An exact repeat is needed of the lines from the one with "Krenuli smo na" through the last line of the data below. Please omit the pictures.

Data for analysis:
- - - - - - -

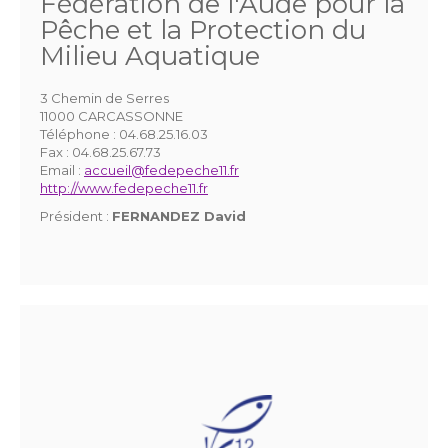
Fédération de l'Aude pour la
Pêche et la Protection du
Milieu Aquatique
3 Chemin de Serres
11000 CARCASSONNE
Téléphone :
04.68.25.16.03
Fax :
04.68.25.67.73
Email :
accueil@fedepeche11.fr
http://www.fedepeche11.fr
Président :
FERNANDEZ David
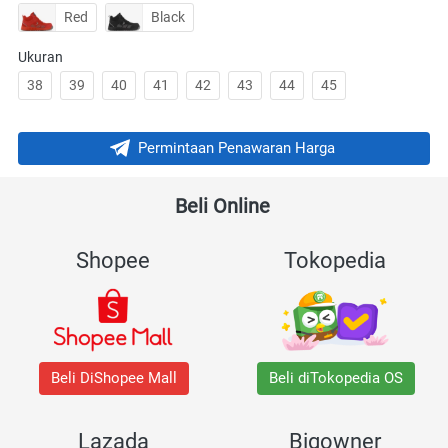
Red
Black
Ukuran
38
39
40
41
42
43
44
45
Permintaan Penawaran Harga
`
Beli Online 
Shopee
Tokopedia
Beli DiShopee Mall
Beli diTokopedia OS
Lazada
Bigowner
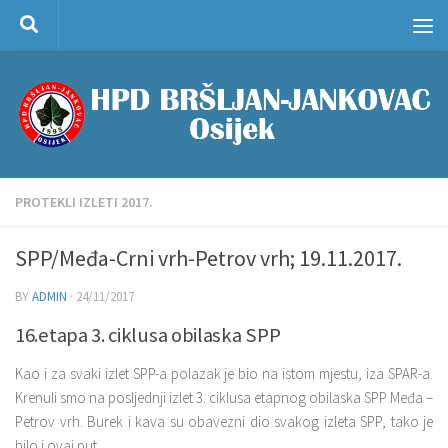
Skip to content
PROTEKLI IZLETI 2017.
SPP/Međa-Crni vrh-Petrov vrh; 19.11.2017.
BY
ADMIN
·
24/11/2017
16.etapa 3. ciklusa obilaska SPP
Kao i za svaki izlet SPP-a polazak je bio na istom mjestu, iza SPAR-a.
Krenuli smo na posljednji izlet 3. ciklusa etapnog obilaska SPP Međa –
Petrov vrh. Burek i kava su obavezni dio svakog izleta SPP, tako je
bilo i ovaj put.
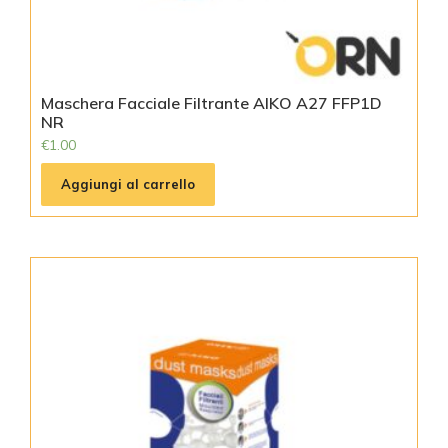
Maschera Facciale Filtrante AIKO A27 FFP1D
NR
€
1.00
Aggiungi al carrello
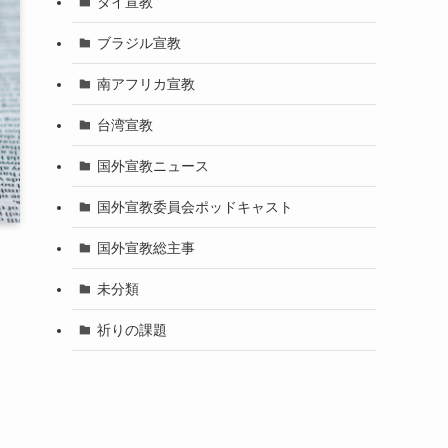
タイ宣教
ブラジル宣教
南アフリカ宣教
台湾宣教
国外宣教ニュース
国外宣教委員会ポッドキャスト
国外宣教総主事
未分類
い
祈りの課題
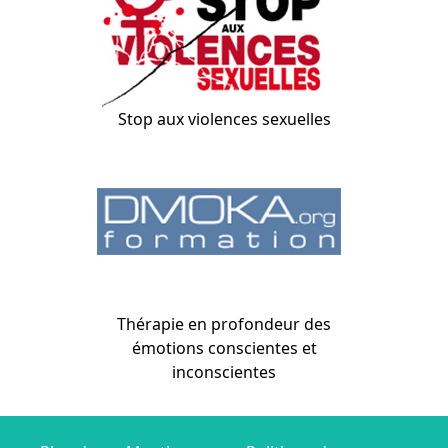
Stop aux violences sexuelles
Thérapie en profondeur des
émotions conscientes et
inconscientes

- - - - - - -

Solved exercise:
Krenuli smo na posljednji izlet 3. ciklusa etapnog obilaska SPP Međa –
Petrov vrh. Burek i kava su obavezni dio svakog izleta SPP, tako je
bilo i ovaj put.
Maschera Facciale Filtrante AIKO A27 FFP1D
NR
€
1.00
Aggiungi al carrello
タイ宣教
ブラジル宣教
南アフリカ宣教
台湾宣教
国外宣教ニュース
国外宣教委員会ポッドキャスト
国外宣教総主事
未分類
い
祈りの課題
Stop aux violences sexuelles
Thérapie en profondeur des
émotions conscientes et
inconscientes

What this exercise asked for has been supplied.